- Hannah Wilke New York, USA, 1940 - Houston, Texas, USA, 1993
- Edition/serial number:Unique work
- Media description:Video ("Philly"; Digital Betacam and DVD; b/w, sound, 32'), eight framed photographs, photograph with "Le grand verre" and a note, hand written by the artist, announcing the performance "Hannah Wilke Through the Large Glass"
- Category: Installation, Video, Photography
- Entry date:2006
- Register number:AD04494
This work is related to other Hannah Wilke works in which the artist breaks down the myths surrounding the representation of women in popular culture and the history of art; in this case, the protagonist is Marcel Duchamp. The installation includes the video Philly, which documents the performance Hannah Wilke Through “The Large Glass”, in which Wilke undresses in the Philadelphia Museum of Art, behind Duchamp’s Le grand verre (The Large Glass, 1915-1923). To contextualise the action, reference must be made on the one hand to the way that Duchamp’s work - representing a sexual act transferred to the mechanics of desire - is based on certain misogynistic stereotypes of the 20th century such as the ‘femme fatale’. On the other hand there is the frequently non-critical reception of the French artist by the American neo-avant-gardists at the time.

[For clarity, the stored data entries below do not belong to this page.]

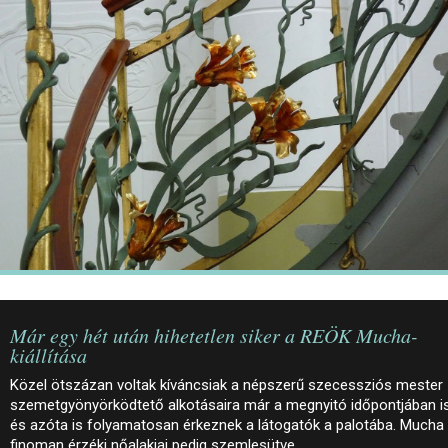
JEGYEK
ELÉRHETŐSÉG
PALOTASÉTÁK ÉS VEZETÉSEK
KÖZÉRDEKŰ ADATOK
Már egy hét után hihetetlen siker a REÖK Mucha-
kiállítása
Közel ötszázan voltak kíváncsiak a népszerű szecessziós mester
szemetgyönyörködtető alkotásaira már a megnyitó időpontjában is
és azóta is folyamatosan érkeznek a látogatók a palotába. Mucha
finoman érzéki nőalakjai pedig szemlesütve…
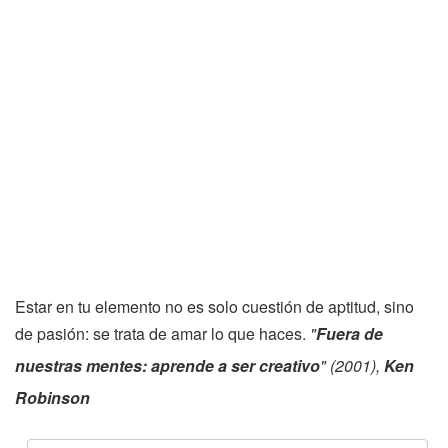
Estar en tu elemento no es solo cuestión de aptitud, sino
de pasión: se trata de amar lo que haces.
"
Fuera de
nuestras mentes: aprende a ser creativo
" (2001),
Ken
Robinson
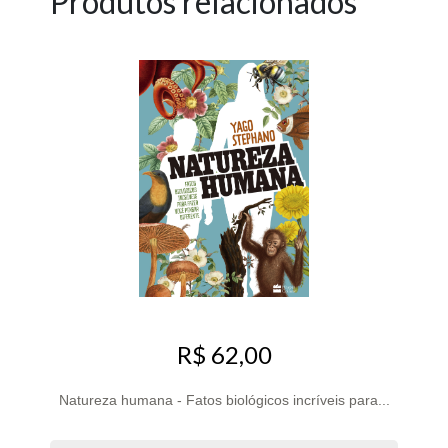
Produtos relacionados
R$ 62,00
Natureza humana - Fatos biológicos incríveis para...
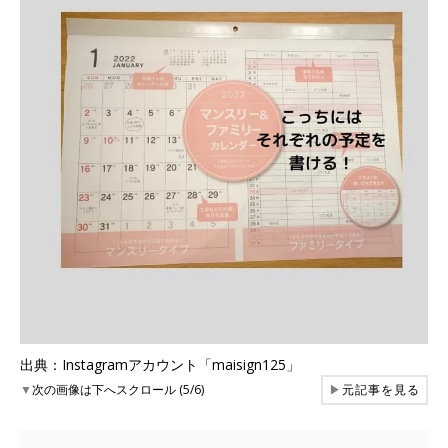
出典：Instagramアカウント「maisign125」
▼
次の画像は下へスクロール (5/6)
▶
元記事を見る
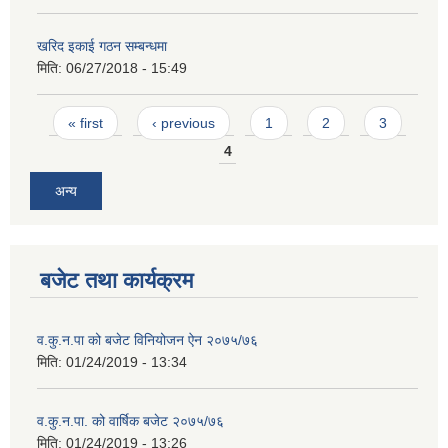
खरिद इकाई गठन सम्बन्धमा
मिति:
06/27/2018 - 15:49
Pages
« first
‹ previous
1
2
3
4
अन्य
बजेट तथा कार्यक्रम
व.कु.न.पा को बजेट विनियोजन ऐन २०७५/७६
मिति:
01/24/2019 - 13:34
व.कु.न.पा. को वार्षिक बजेट २०७५/७६
मिति:
01/24/2019 - 13:26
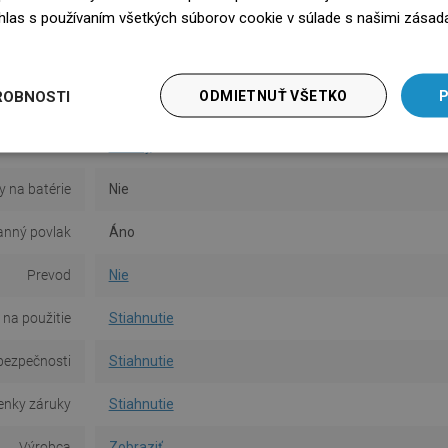
súhlas s používaním všetkých súborov cookie v súlade s našimi zásad
Povrch
Matný
edz się więcej
Materiál
Keramika
ROBNOSTI
ODMIETNUŤ VŠETKO
P
Typ
Umyvadlový
Tvar
Oválny
y na batérie
Nie
anný povlak
Áno
Prevod
Nie
na použitie
Stiahnutie
bezpečnosti
Stiahnutie
nky záruky
Stiahnutie
Výrobca
Zobraziť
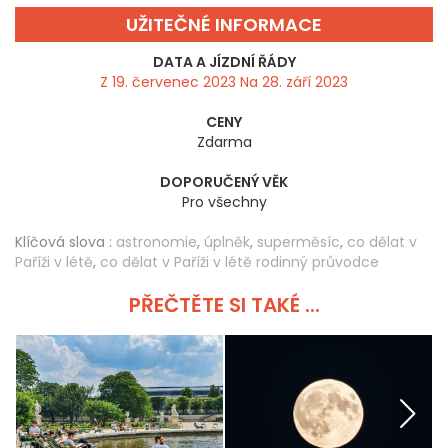
UŽITEČNÉ INFORMACE
DATA A JÍZDNÍ ŘÁDY
Z 19. červenec 2023 Na 28. září 2023
CENY
Zdarma
DOPORUČENÝ VĚK
Pro všechny
Klíčová slova :
astronomie
,
úplněk
,
superměsíc
,
co dělat v
Paříži v létě
,
co dělat v Paříži v létě rodinný průvodce
PŘEČTĚTE SI TAKÉ ...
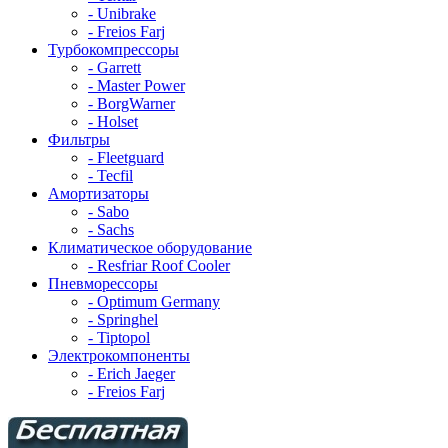
- Unibrake
- Freios Farj
Турбокомпрессоры
- Garrett
- Master Power
- BorgWarner
- Holset
Фильтры
- Fleetguard
- Tecfil
Амортизаторы
- Sabo
- Sachs
Климатическое оборудование
- Resfriar Roof Cooler
Пневморессоры
- Optimum Germany
- Springhel
- Tiptopol
Электрокомпоненты
- Erich Jaeger
- Freios Farj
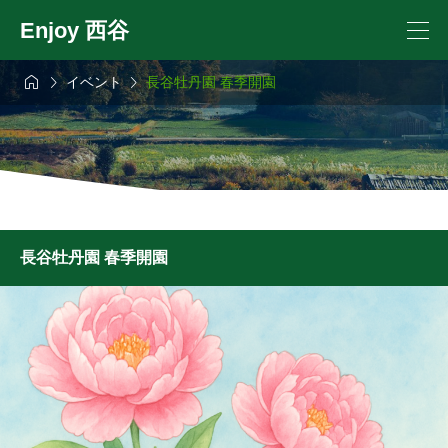
Enjoy 西谷



イベント
長谷牡丹園 春季開園
長谷牡丹園 春季開園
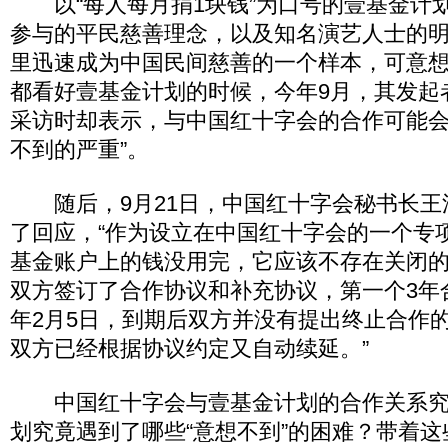
以“每人每月捐1块钱”为口号的壹基金计
参与的平民慈善理念，以及知名演艺人士的明
里迅速成为中国民间慈善的一个样本，可意
都看好壹基金计划的时候，今年9月，其发起
采访时却表示，与中国红十字会的合作可能会
不到的严重”。
随后，9月21日，中国红十字会秘书长王
了回应，“作为设立在中国红十字会的一个专
基金账户上的钱没用完，它应该不存在关闭
双方签订了合作协议和补充协议，第一个3年合
年2月5日，到期后双方并没有提出终止合作
双方已经根据协议约定又自动续延。”
中国红十字会与壹基金计划的合作关系究
划究竟遇到了哪些“意想不到”的困难？带着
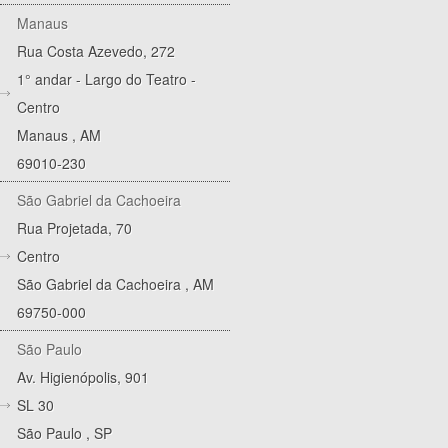
Manaus
Rua Costa Azevedo, 272
1° andar - Largo do Teatro -
Centro
Manaus
,
AM
69010-230
São Gabriel da Cachoeira
Rua Projetada, 70
Centro
São Gabriel da Cachoeira
,
AM
69750-000
São Paulo
Av. Higienópolis, 901
SL 30
São Paulo
,
SP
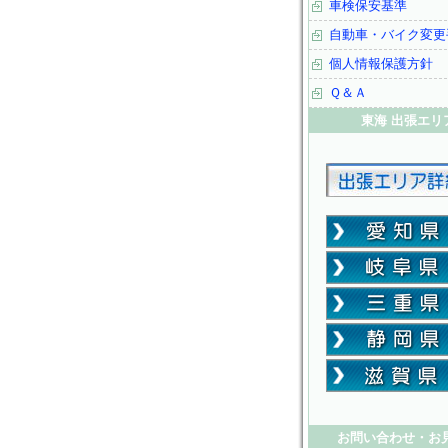
車検保安基準
自動車・バイク変更
個人情報保護方針
Ｑ＆Ａ
東海 出張エリ
お問い合わせ・お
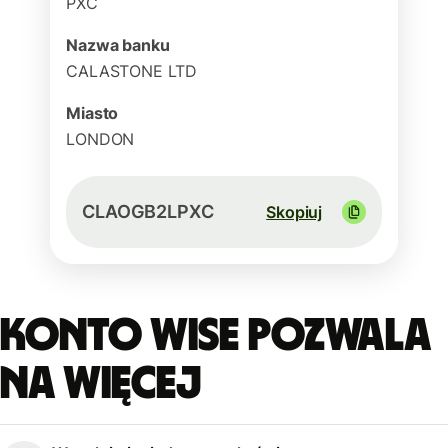
PXC
Nazwa banku
CALASTONE LTD
Miasto
LONDON
CLAOGB2LPXC
Skopiuj
Konto Wise pozwala
na więcej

Wilke begins dressed in a white suit, the same one that appears in the eight photos. This style of suit is associated with the sexual icons of the 1970s, as represented by Helmut Newton photographs and Yves Saint Laurent models, which show an apparently independent woman with a life beyond the home environment. By putting these referents onstage, Wilke set out a feminist critique of Duchamp’s patriarchal and dominating role, and of the way that avant-garde art demarcated female identity.